Now that I write full-time, sometimes I think to myself, “Would the ten-year-old girl in me be proud of what I’ve become?” Well, after casually snooping through a cardboard box with the highly descriptive label “JUNK,” I believe I have an answer.
Sometime during the cataclysmic period when I was eight, nine, or perhaps ten years of age, I wrote a truly great work of fiction titled Warguard Wolf. The moment I saw the cover (see above) bound in spiral with a slightly melted sheet of plastic over the top as protection (a surprising degree of foresight, probably my mother’s idea), I knew I’d found a diamond in the rough. (I was able to determine the age of my authorship via the MS Paint work of art on the first page, and the typographical brilliance of small-caps Lucida.) It was sandwiched between a binder of rare Pokémon cards (not one, but two copies of Charizard) and a snarky college-entrance essay on vegetarianism. Truly, a great find.
So beware, my dear readers, for you are about to experience a fantastic, genre-defining work of fiction: I bring you the full manuscript of Warguard Wolf.
Warguard Wolf protected the royal palace where the treasure, and Bully Dragon were kept during wars (of which there were lots).
Warguard Wolf had long shaggy brown and gray fur. He liked practicing archery and jousting. Warguard Wolf was a dragon trainer. He was also in charge of palace entertainment. He would go and look for a good court jester and hire him.
One day Warguard Wolf went out to hire a court jester for King Damantoa. He hadn’t laughed in weeks. So Warguard Wolf went out to hire a court jester.

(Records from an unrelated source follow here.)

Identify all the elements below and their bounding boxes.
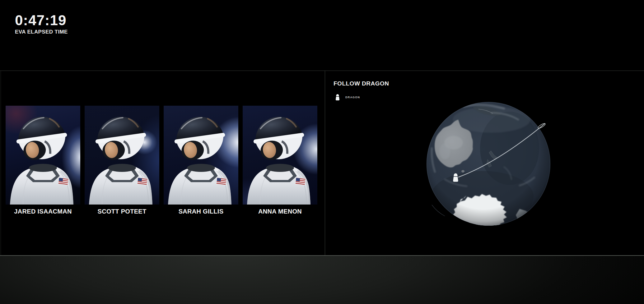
crew-card: SCOTT POTEET bbox=[85, 106, 159, 215]
crew-row: JARED ISAACMAN SCOTT POTEET SARAH GILLIS… bbox=[6, 106, 317, 215]
earth-globe-illustration bbox=[426, 102, 551, 226]
map-title: FOLLOW DRAGON bbox=[334, 80, 389, 87]
legend-item-dragon: DRAGON bbox=[335, 94, 360, 101]
astronaut-illustration bbox=[164, 106, 238, 205]
crew-card: ANNA MENON bbox=[243, 106, 317, 215]
dragon-capsule-icon bbox=[335, 94, 340, 101]
astronaut-portrait bbox=[243, 106, 317, 205]
earth-globe bbox=[426, 102, 551, 226]
eva-timer-value: 0:47:19 bbox=[15, 13, 68, 27]
crew-card: SARAH GILLIS bbox=[164, 106, 238, 215]
astronaut-portrait bbox=[164, 106, 238, 205]
astronaut-name: SCOTT POTEET bbox=[85, 208, 159, 215]
panel-vertical-divider bbox=[325, 71, 325, 255]
broadcast-overlay: 0:47:19 EVA ELAPSED TIME JARED ISAACMAN … bbox=[0, 0, 644, 304]
astronaut-illustration bbox=[6, 106, 80, 205]
legend-label: DRAGON bbox=[345, 96, 360, 99]
map-panel: FOLLOW DRAGON DRAGON bbox=[325, 71, 644, 255]
astronaut-portrait bbox=[85, 106, 159, 205]
astronaut-portrait bbox=[6, 106, 80, 205]
astronaut-name: SARAH GILLIS bbox=[164, 208, 238, 215]
crew-card: JARED ISAACMAN bbox=[6, 106, 80, 215]
bottom-strip bbox=[0, 256, 644, 304]
eva-timer-label: EVA ELAPSED TIME bbox=[15, 29, 68, 35]
eva-timer: 0:47:19 EVA ELAPSED TIME bbox=[15, 13, 68, 35]
panel-left-edge bbox=[1, 71, 1, 255]
astronaut-name: ANNA MENON bbox=[243, 208, 317, 215]
crew-panel: JARED ISAACMAN SCOTT POTEET SARAH GILLIS… bbox=[0, 71, 325, 255]
astronaut-name: JARED ISAACMAN bbox=[6, 208, 80, 215]
astronaut-illustration bbox=[85, 106, 159, 205]
astronaut-illustration bbox=[243, 106, 317, 205]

When he found one, his sides ached; he had laughed for fifteen minutes. Warguard Wolf hired him. Rabbit Star happened to be his name. He took him back to the palace.
That night Rabbit Star snuck into the hall. He was a spy from the enemy. He had come to steal the dragon so that they could attack King Damantoa’s palace so they could steal the treasure. So Rabbit Star stole the keys from the guard and unlocked the cellar where Bully dragon was kept. He took off the chains and got the royal dog’s leash and put it on the dragon’s neck. Rabbit Star took the dragon down the hall which Warguard Wolf heard from his room. Warguard Wolf got his sword and tiptoed into the hall. When Warguard Wolf saw Rabbit Star and the dragon he ran towards them on all fours, running like a dog. When he got behind Rabbit Star, he yelled a spine-cracking, eyeball-popping yell. The whole palace woke to the sound. Courtesans came running. Warguard Wolf jumped in front of Rabbit Star, and pulled out his sword. Then the courtesans surrounded Rabbit Star. Warguard Wolf took the dragon back to his cellar, and the courtesans imprisoned Rabbit Star by orders of King Damantoa, for life.
“Good-bye, Rabbit Star,” said Warguard Wolf.